Celebrating Holi festival
After travelling for more then 24 hours without sleep, enduring flight delays, cancellations, lost luggage and having virtually no sleep, the first thing that hits you when you arrive in Kathmandu is the sheer craziness and mayhem of the place. Bikes, taxis and busses, with luggage and people piled high on there roofs and spewing out of their doors, all jostle for position on the city's dusty and dilapidated dirt-track roads. It's fair to say that even the most experienced traveller gets that "what was I thinking?" feeling when contemplating the prospect of spending three months in this crazy country. The ironic thing however is that, the one thing that unsettled me most when I arrived in Nepal, that being the total mayhem and disorganisation of the place, is now the thing I love most about this wonderful country. The hilarious willingness to close schools the week before exams because of strikes and hour long waits for drinks in bars only add to your admiration of the Nepalese people and the way they embrace life by taking things, (and indeed themselves,) a little less seriously.

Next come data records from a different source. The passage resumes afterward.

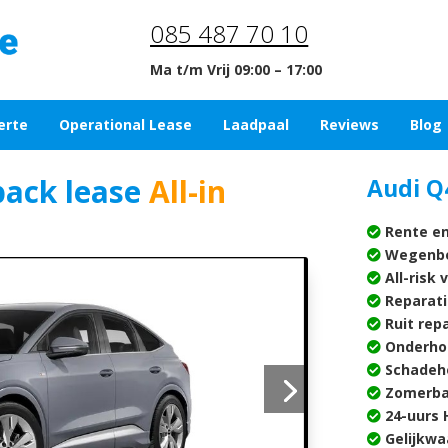
085 487 70 10
Ma t/m Vrij 09:00 – 17:00
erte
Operational Lease
Laadpaal
Reviews
Blog
back lease
All-in
Audi Q
Rente en
Wegenbe
All-risk 
Reparati
Ruit rep
Onderho
Schadehe
Zomerba
24-uurs H
Gelijkwa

Any feelings of doubt whatsoever disappear the next day when you leave Kathmandu for the calm of Pokara and within a week, thanks to Bindu and the girls along with Chrissy and Phil, you are not only settled into your new home but well on the way forging long lasting relationships that will allow you to make a real difference during your time volunteering in Nepal.

The bridge I cross every morning to get to Balam
Teaching at Shree Bhalam primary school, PoD's furthest placement from lakeside, means taking an hour long bus ride the outskirts of Pokhara and then crossing a huge suspension bridge to get to work. The bus ride is probably one of my favourite part of the day as, despite being groped, given Nepalese kids to hold and travelling with boobs in your face, it is a real chance to see how the real Nepal works and how its wonderful inhabitants interact with each other. At school I spend my time teaching English to kids across the school. When I arrived in school I was given a timetable for my classes and now plan and teach my classes completely independently; PoD placements allow us all to be as independent as we like so you feel although you are really making a difference where you are and are being appreciated by both your students and teaching colleagues alike.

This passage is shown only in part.